Exercise goal |
What is needed is a word-for-word copy of every record below, minus the pictures.

═════ Data to process

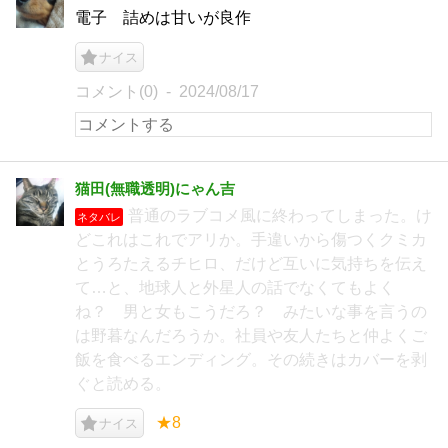
電子 詰めは甘いが良作
ナイス
コメント(0)
2024/08/17
猫田(無職透明)にゃん吉
普通のラブコメ風に終わってしまった。け
ネタバレ
どこれはこれでアリか。手違いから傷つくクミカ
とうろたえるチヒロ、だけど互いに気持ちを伝え
て…と、地球人と外星人の話でなくてもよく
ね？ 男と女もこうだろ？ みたいな事を言うの
は野暮なんだろうか。社員や友人たちと仲よくご
飯を食べるエンディング。その続きはカバーを剥
ぐと読める。
★8
ナイス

══════════

Solution for this task |
電子 詰めは甘いが良作
ナイス
コメント(0)
2024/08/17
猫田(無職透明)にゃん吉
普通のラブコメ風に終わってしまった。け
ネタバレ
どこれはこれでアリか。手違いから傷つくクミカ
とうろたえるチヒロ、だけど互いに気持ちを伝え
て…と、地球人と外星人の話でなくてもよく
ね？ 男と女もこうだろ？ みたいな事を言うの
は野暮なんだろうか。社員や友人たちと仲よくご
飯を食べるエンディング。その続きはカバーを剥
ぐと読める。
★8
ナイス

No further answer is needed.